The result showed that for long-term incubation, 30 Celsius will have more CWI pathway activation than 37 Celsius. This may be explained by the fact that growth also activates the CWI pathway, and so, over a longer incubation period, better growth at 30°C outweighs the effect of temperature. It also emphasized that there is a noticeable level of background signal under standard conditions, highlighting the importance of controls in later experiments.

In magnetic activation experiments, HAS100L acted as a negative control because it contained the same reporter system for the CWI pathway but should not experience magnetic field-dependent CWI activation. 250 nm Ni-coated Magnetic nanoparticles (MNPs) and X-gal were added to colonies on two 35 mm plates, one colony each of Y100H and HAS100L. One plate was kept at room temperature, while the other was subjected to a low-frequency, high-strength magnetic field (100 mT, 1 Hz). Immediately after an hour of activation, a small amount of blue was visible around the edge of the activated colonies. Both plates were incubated at 30°C, and long-term incubation led to a more pronounced difference between the activated and non-activated plates.

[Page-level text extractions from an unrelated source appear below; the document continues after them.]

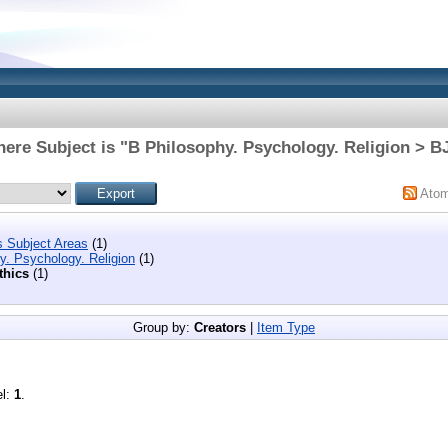
ere Subject is "B Philosophy. Psychology. Religion > B
Ato
s Subject Areas
(1)
y. Psychology. Religion
(1)
thics
(1)
Group by:
Creators
|
Item Type
el:
1
.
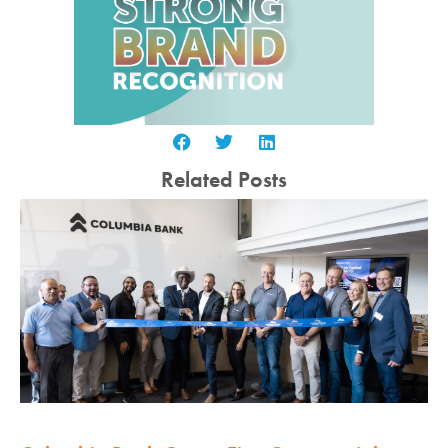
Related Posts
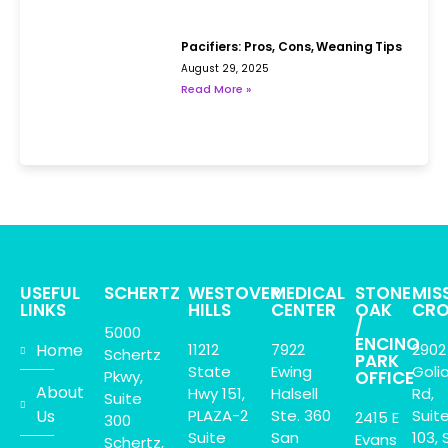
Pacifiers: Pros, Cons, Weaning Tips
August 29, 2025
Read More »
USEFUL
SCHERTZ
WESTOVER
MEDICAL
STONE
MIS
LINKS
HILLS
CENTER
OAK
CRO
/
5000
ENCINO
Home
11212
7922
2902
Schertz
PARK
State
Ewing
Goli
Pkwy,
OFFICE
About
Hwy 151,
Halsell
Rd,
Suite
Us
PLAZA-2
Ste. 360
Suit
2415 E
300
Suite
San
103, 
Evans
Schertz,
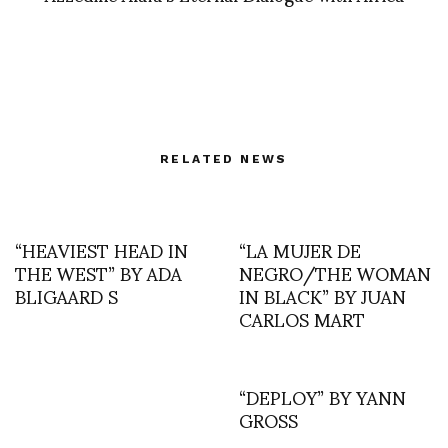
RELATED NEWS
“HEAVIEST HEAD IN
“LA MUJER DE
THE WEST” BY ADA
NEGRO/THE WOMAN
BLIGAARD S
IN BLACK” BY JUAN
CARLOS MART
“DEPLOY” BY YANN
GROSS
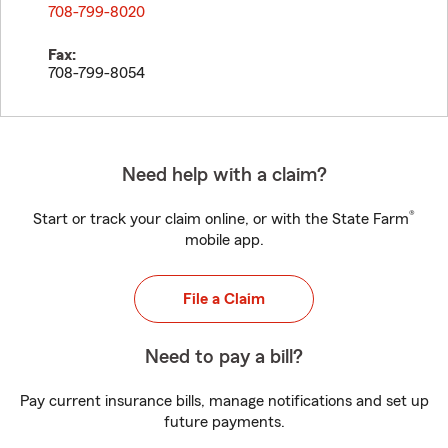
708-799-8020
Fax:
708-799-8054
Need help with a claim?
®
Start or track your claim online, or with the State Farm
mobile app.
File a Claim
Need to pay a bill?
Pay current insurance bills, manage notifications and set up
future payments.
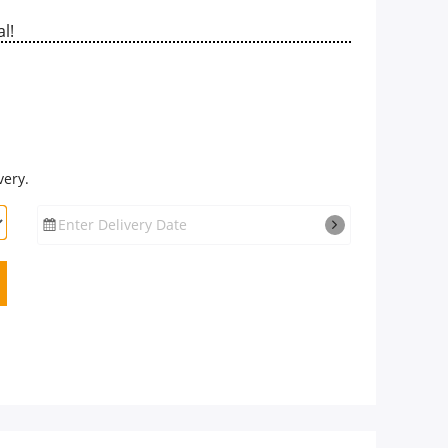
l!
very.
Enter Delivery Date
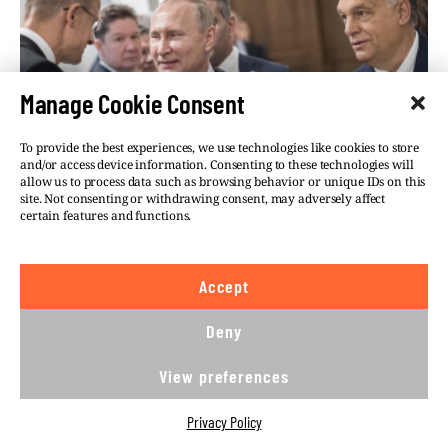
Manage Cookie Consent
To provide the best experiences, we use technologies like cookies to store
and/or access device information. Consenting to these technologies will
allow us to process data such as browsing behavior or unique IDs on this
site. Not consenting or withdrawing consent, may adversely affect
certain features and functions.
Accept
Deny
THE THINK-TANK SPY:
View preferences
RUSSIAN DIPLOMAT
INFILTRATING ORBÁN’S RIGHT-
Privacy Policy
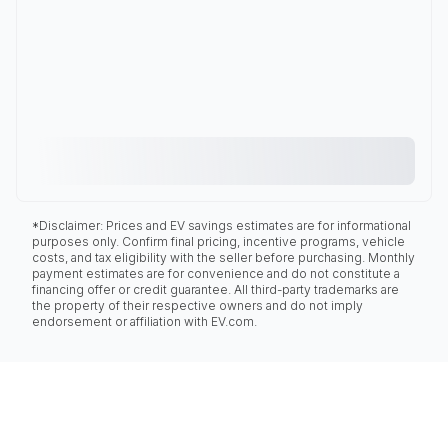
*Disclaimer: Prices and EV savings estimates are for informational
purposes only. Confirm final pricing, incentive programs, vehicle
costs, and tax eligibility with the seller before purchasing. Monthly
payment estimates are for convenience and do not constitute a
financing offer or credit guarantee. All third-party trademarks are
the property of their respective owners and do not imply
endorsement or affiliation with EV.com.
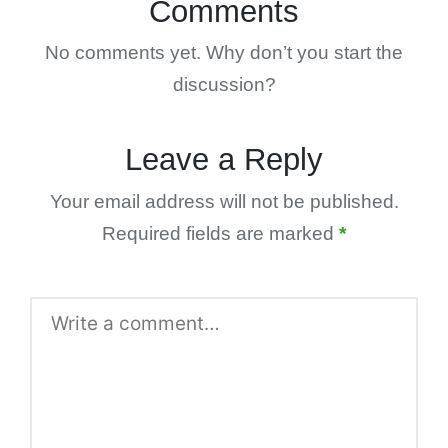
Comments
No comments yet. Why don’t you start the
discussion?
Leave a Reply
Your email address will not be published.
Required fields are marked
*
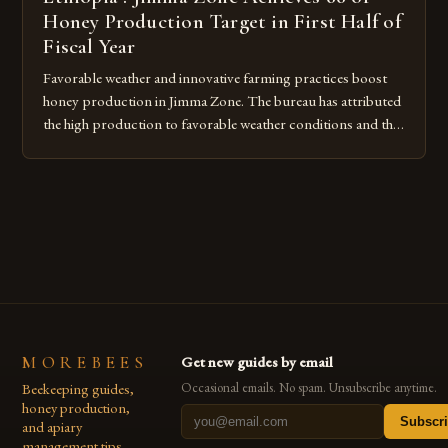
Honey Production Target in First Half of
Fiscal Year
Favorable weather and innovative farming practices boost
honey production in Jimma Zone. The bureau has attributed
the high production to favorable weather conditions and the
implementation of new farming practices. The Rise of
Honey Production in the Jimma Zone The Jimma Zone in
Ethiopia has seen a significant increase in honey production
over the past […]
MOREBEES
Get new guides by email
Beekeeping guides,
Occasional emails. No spam. Unsubscribe anytime.
honey production,
Subscr
and apiary
management tips.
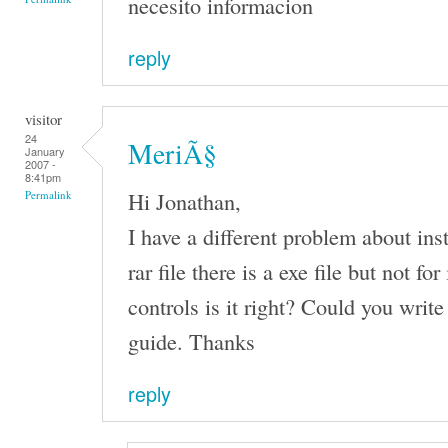
necesito informacion
reply
visitor
24
MeriÃ§
January
2007 -
8:41pm
Hi Jonathan,
Permalink
I have a different problem about inst
rar file there is a exe file but not fo
controls is it right? Could you write
guide. Thanks
reply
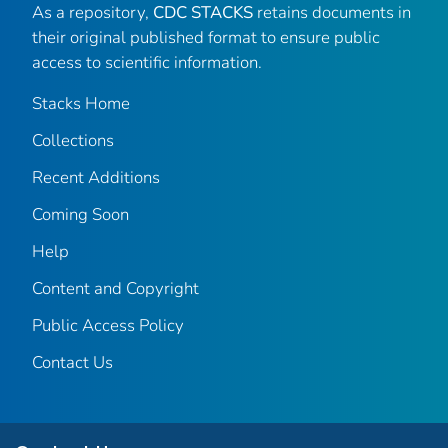
As a repository,
CDC STACKS
retains documents in
their original published format to ensure public
access to scientific information.
Stacks Home
Collections
Recent Additions
Coming Soon
Help
Content and Copyright
Public Access Policy
Contact Us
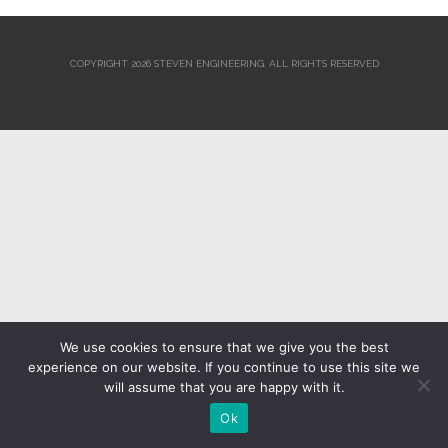
COPYRIGHT 2026 STEVEN ENGINEERING.
ALL RIGHTS RESERVED
We use cookies to ensure that we give you the best
experience on our website. If you continue to use this site we
will assume that you are happy with it.
Ok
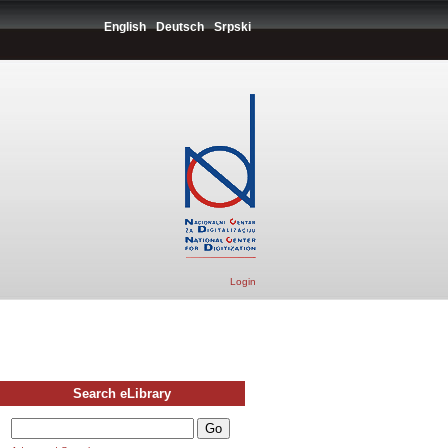
English
Deutsch
Srpski
Login
Search eLibrary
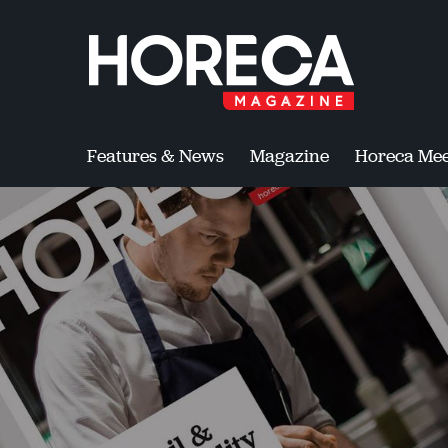
Features & News
Magazine
Horeca Mee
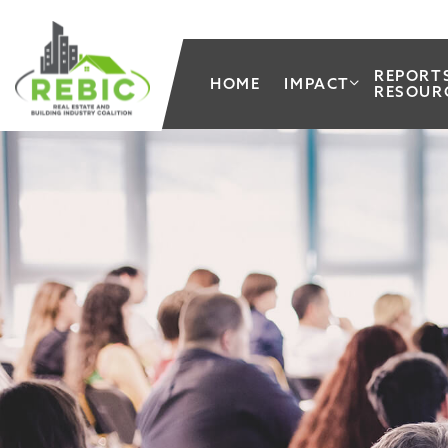
REPORT
HOME
IMPACT
RESOUR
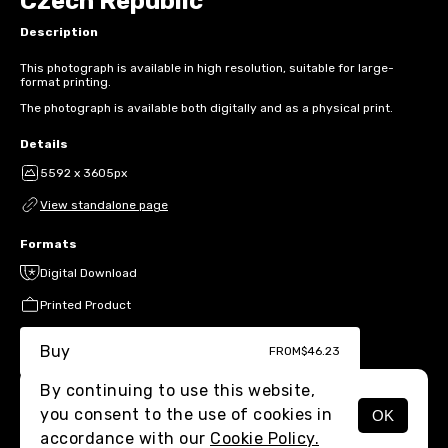
Czech Republic
Description
This photograph is available in high resolution, suitable for large-
format printing.
The photograph is available both digitally and as a physical print.
Details
5592 x 3605px
View standalone page
Formats
Digital Download
Printed Product
Buy
FROM
$46.23
By continuing to use this website,
you consent to the use of cookies in
OK
MENU
accordance with our
Cookie Policy.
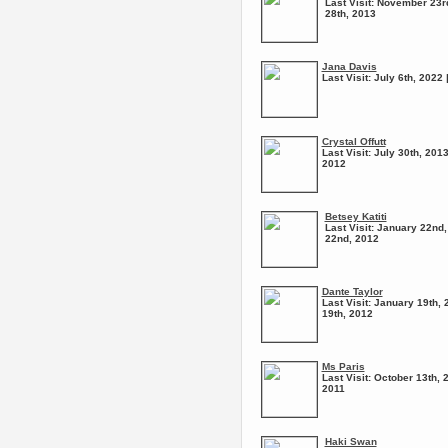
Last Visit:
November 23rd
28th, 2013
Jana Davis
Last Visit:
July 6th, 2022 
Crystal Offutt
Last Visit:
July 30th, 2013
2012
Betsey Katiti
Last Visit:
January 22nd,
22nd, 2012
Dante Taylor
Last Visit:
January 19th, 
19th, 2012
Ms Paris
Last Visit:
October 13th, 
2011
Haki Swan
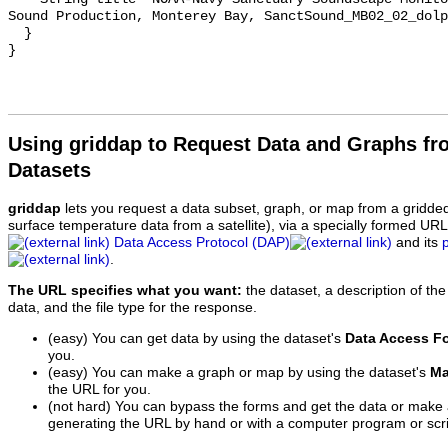
Sound Production, Monterey Bay, SanctSound_MB02_02_dolp
  }

Using griddap to Request Data and Graphs f
Datasets
griddap
lets you request a data subset, graph, or map from a gridde
surface temperature data from a satellite), via a specially formed UR
Data Access Protocol (DAP)
and its
.
The URL specifies what you want:
the dataset, a description of the
data, and the file type for the response.
(easy) You can get data by using the dataset's
Data Access F
you.
(easy) You can make a graph or map by using the dataset's
Ma
the URL for you.
(not hard) You can bypass the forms and get the data or make
generating the URL by hand or with a computer program or scri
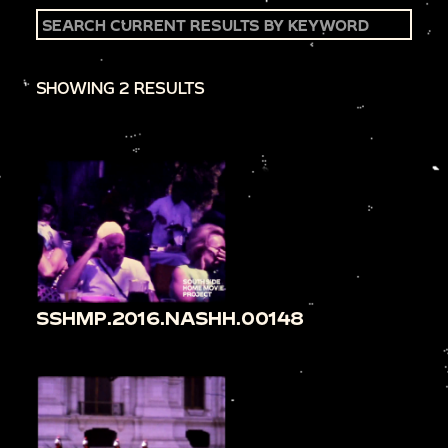
SHOWING 2 RESULTS
SSHMP.2016.NASHH.00148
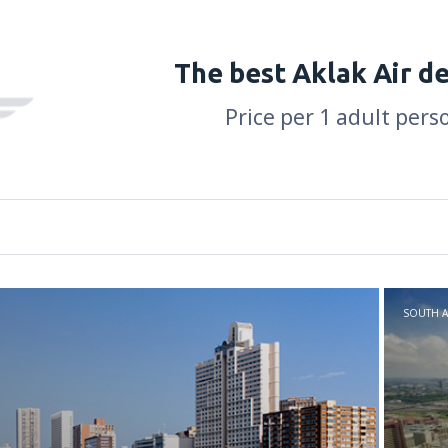
The best Aklak Air d
Price per 1 adult pers
SOUTH A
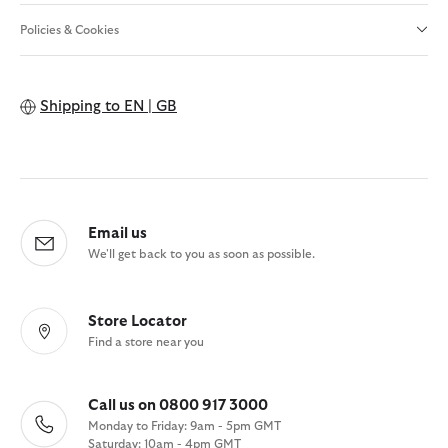
Policies & Cookies
Shipping to
EN | GB
Email us
We'll get back to you as soon as possible.
Store Locator
Find a store near you
Call us on 0800 917 3000
Monday to Friday: 9am - 5pm GMT
Saturday: 10am - 4pm GMT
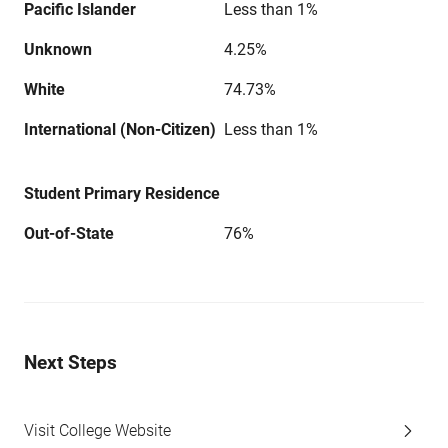
Pacific Islander
Less than 1%
Unknown
4.25%
White
74.73%
International (Non-Citizen)
Less than 1%
Student Primary Residence
Out-of-State
76%
Next Steps
Visit College Website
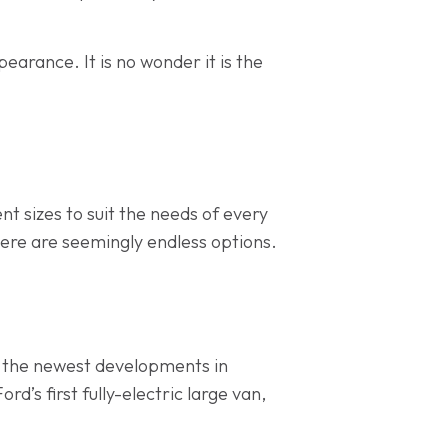
arance. It is no wonder it is the
ent sizes to suit the needs of every
ere are seemingly endless options.
g the newest developments in
ord’s first fully-electric large van,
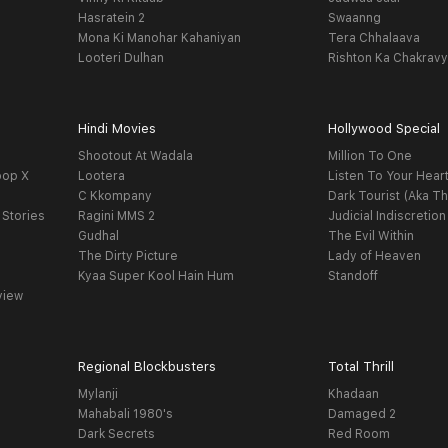
Hasratein 2
Swaanng
Mona Ki Manohar Kahaniyan
Tera Chhalaava
Looteri Dulhan
Rishton Ka Chakrav
Hindi Movies
Hollywood Special
Shootout At Wadala
Million To One
oop X
Lootera
Listen To Your Hear
C Kkompany
Dark Tourist (Aka Th
 Stories
Ragini MMS 2
Judicial Indiscretion
Gudhal
The Evil Within
The Dirty Picture
Lady of Heaven
Kyaa Super Kool Hain Hum
Standoff
view
Regional Blockbusters
Total Thrill
Mylanji
Khadaan
Mahabali 1980's
Damaged 2
Dark Secrets
Red Room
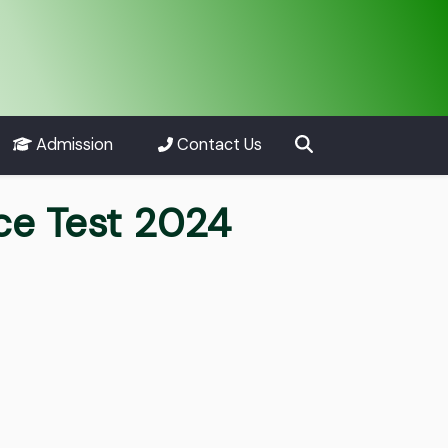
Admission
Contact Us
ce Test 2024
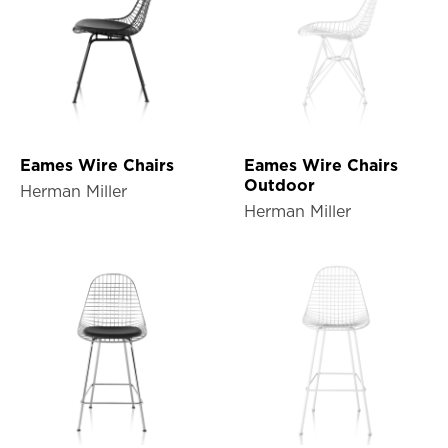
Eames Wire Chairs
Eames Wire Chairs
Outdoor
Herman Miller
Herman Miller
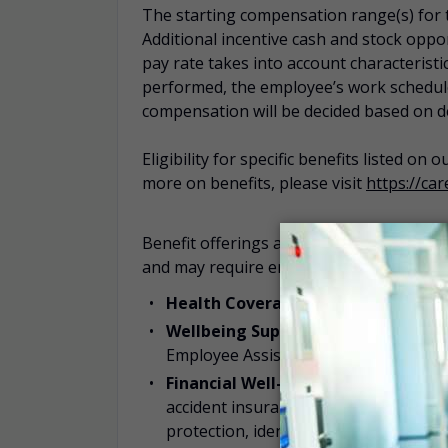
The starting compensation range(s) for th
Additional incentive cash and stock oppor
pay rate takes into account characteristic
performed, the employee’s work schedule,
compensation will be decided based on 
Eligibility for specific benefits listed on
more on benefits, please visit
https://ca
Benefit offerings are subject to the terms
and may require enrollment. Our benefits
Health Coverage:
Medical, pharmacy,
Wellbeing Support:
Programs such as
Employee Assistance Programs (EAP).
Financial Well-being and Protection
accident insurance, supplemental healt
protection, identity theft benefit, leg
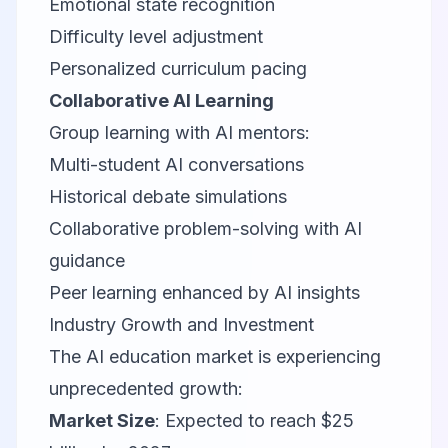
Emotional state recognition
Difficulty level adjustment
Personalized curriculum pacing
Collaborative AI Learning
Group learning with AI mentors:
Multi-student AI conversations
Historical debate simulations
Collaborative problem-solving with AI
guidance
Peer learning enhanced by AI insights
Industry Growth and Investment
The AI education market is experiencing
unprecedented growth:
Market Size
: Expected to reach $25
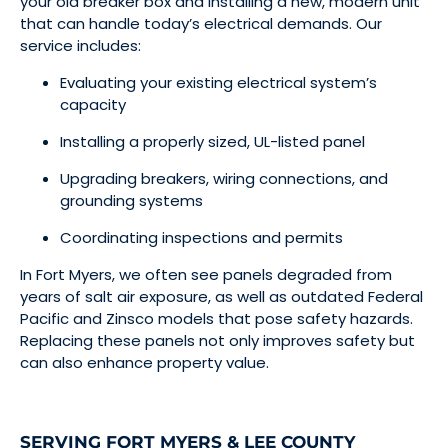
your old breaker box and installing a new, modern unit
that can handle today’s electrical demands. Our
service includes:
Evaluating your existing electrical system’s
capacity
Installing a properly sized, UL-listed panel
Upgrading breakers, wiring connections, and
grounding systems
Coordinating inspections and permits
In Fort Myers, we often see panels degraded from
years of salt air exposure, as well as outdated Federal
Pacific and Zinsco models that pose safety hazards.
Replacing these panels not only improves safety but
can also enhance property value.
SERVING FORT MYERS & LEE COUNTY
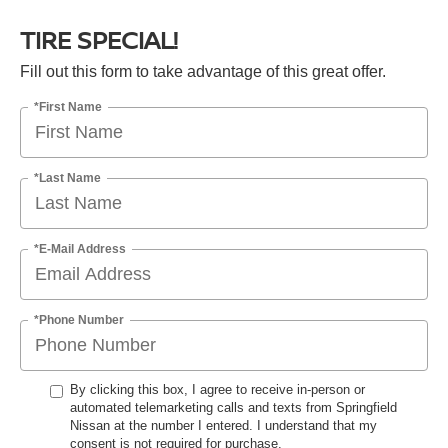
TIRE SPECIAL!
Fill out this form to take advantage of this great offer.
*First Name
*Last Name
*E-Mail Address
*Phone Number
By clicking this box, I agree to receive in-person or
automated telemarketing calls and texts from Springfield
Nissan at the number I entered. I understand that my
consent is not required for purchase.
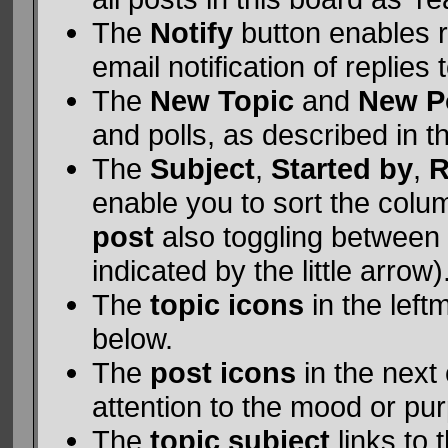
The
Notify
button enables 
email notification of replies 
The
New Topic
and
New P
and polls, as described in 
The
Subject
,
Started by
,
R
enable you to sort the col
post
also toggling between
indicated by the little arrow)
The
topic icons
in the left
below.
The
post icons
in the next
attention to the mood or pur
The
topic subject
links to 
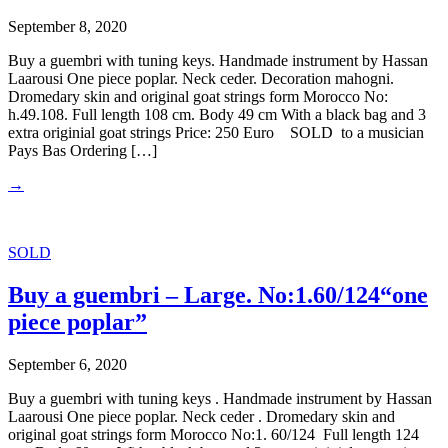
September 8, 2020
Buy a guembri with tuning keys. Handmade instrument by Hassan
Laarousi One piece poplar. Neck ceder. Decoration mahogni.
Dromedary skin and original goat strings form Morocco No:
h.49.108. Full length 108 cm. Body 49 cm With a black bag and 3
extra originial goat strings Price: 250 Euro SOLD to a musician
Pays Bas Ordering […]
→
SOLD
Buy a guembri – Large. No:1.60/124“one
piece poplar”
September 6, 2020
Buy a guembri with tuning keys . Handmade instrument by Hassan
Laarousi One piece poplar. Neck ceder . Dromedary skin and
original goat strings form Morocco No:1. 60/124 Full length 124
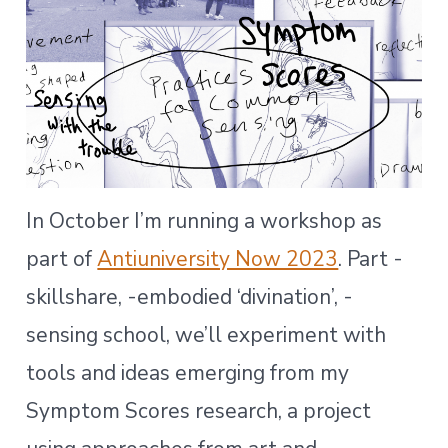
In October I’m running a workshop as
part of
Antiuniversity Now 2023
. Part -
skillshare, -embodied ‘divination’, -
sensing school, we’ll experiment with
tools and ideas emerging from my
Symptom Scores research, a project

The result showed that the activated group displayed more pronounced blueness compared to the non-activated group, indicates the magnetic activation is successful.

Conclusion

Through several rounds of testing, we successfully demonstrated that Galp-lexAops synthetic promoter works effectively as a part of the reporter system to CWI pathway activation, and it's strength was not significantly affected by heat or magnetic fields.

References

1. Burn, Sally F. "Detection of β-galactosidase activity: X-gal staining." Kidney Development: Methods and Protocols (2012): 241-250.
2. Dupres, Vincent, Yves F. Dufrêne, and Jürgen J. Heinisch. "Measuring cell wall thickness in living yeast cells using single molecular rulers." ACS nano 4.9 (2010): 5498-5504.
3. Levin, David E. "Regulation of cell wall biogenesis in Saccharomyces cerevisiae: the cell wall integrity signalling pathway." Genetics 189.4 (2011): 1145-1175.
4. Straede, Andrea, et al. "The effect of tea tree oil and antifungal agents on a reporter for yeast cell integrity signalling." Yeast 24.4 (2007): 321-334.
5. Watanabe, Yasuyuki, et al. "Characterization of a serum response factor-like protein in Saccharomyces cerevisiae, Rlm1, which has transcriptional activity regulated by the Mpk1 (Slt2) mitogen-activated protein kinase pathway." Molecular and cellular biology 17.5 (1997): 2615-2623.